Extracted material =
-------

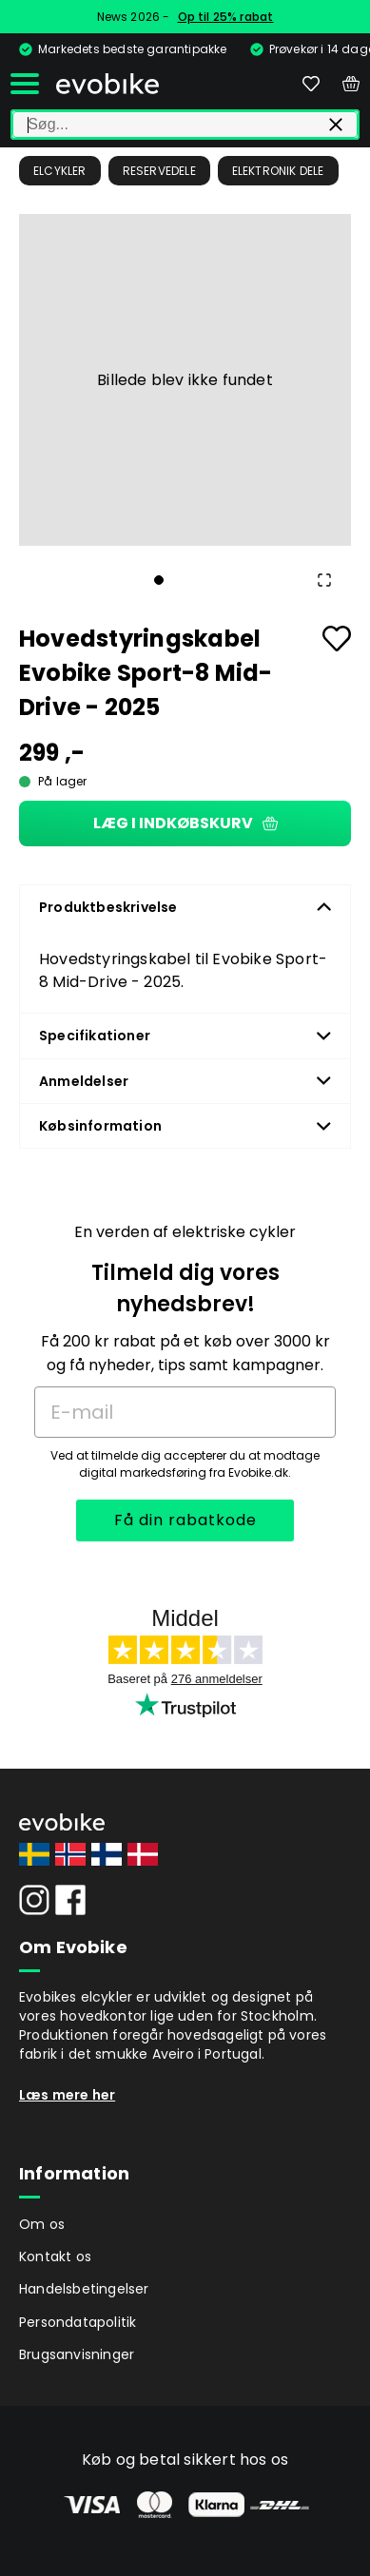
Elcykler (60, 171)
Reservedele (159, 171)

-------

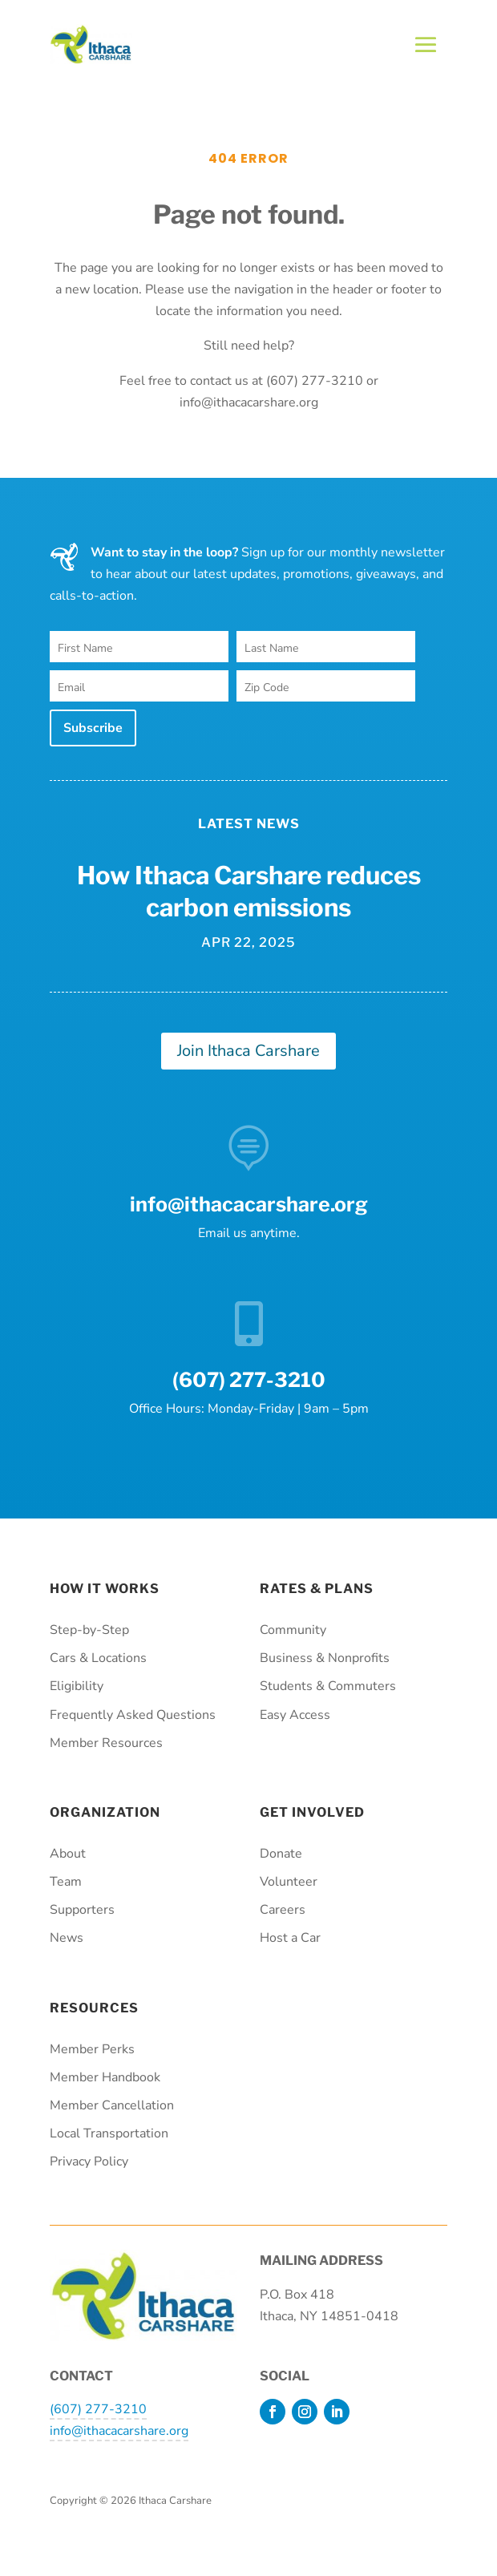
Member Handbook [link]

-------

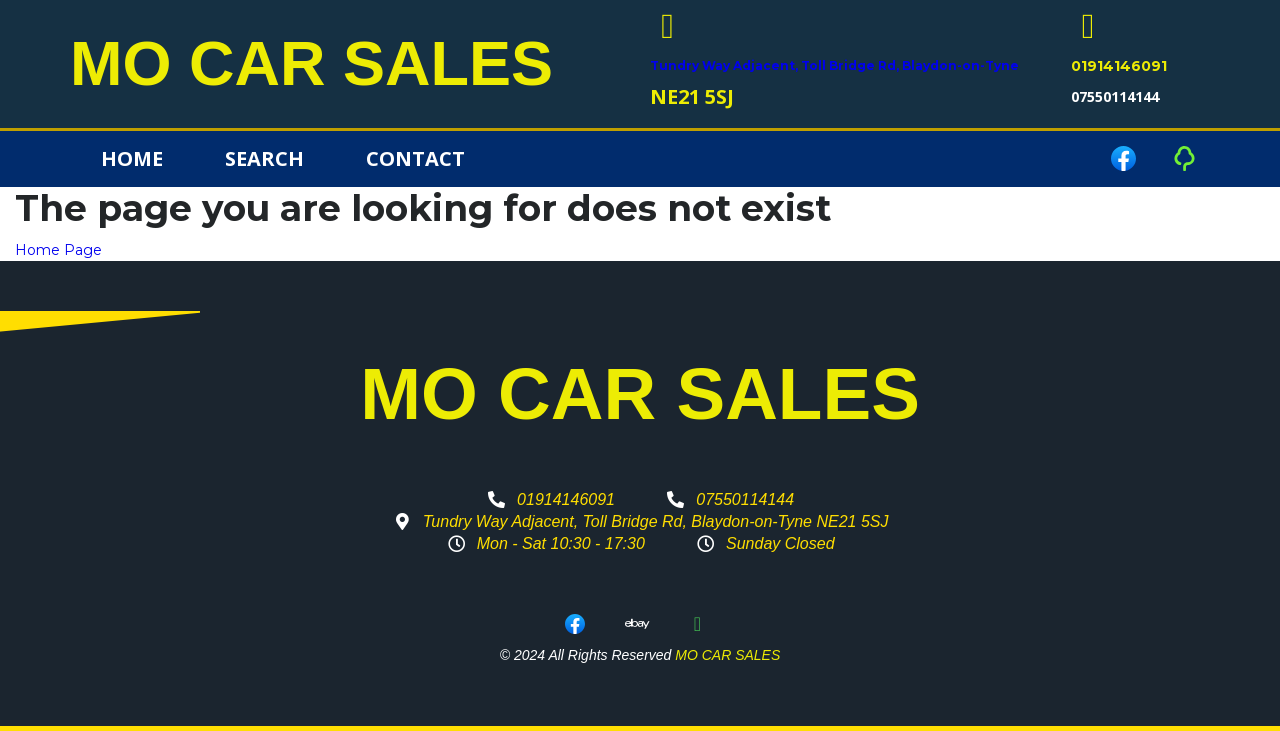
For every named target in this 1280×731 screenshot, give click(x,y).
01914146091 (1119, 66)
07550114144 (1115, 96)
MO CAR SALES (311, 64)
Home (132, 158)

-------

Exercise prompt = From the line holding "For every named" to the line holding "Home (132, 158)", inclusive, restate each line above exactly as written.

Answer for this exercise =
For every named target in this 1280×731 screenshot, give click(x,y).
01914146091 (1119, 66)
07550114144 (1115, 96)
MO CAR SALES (311, 64)
Home (132, 158)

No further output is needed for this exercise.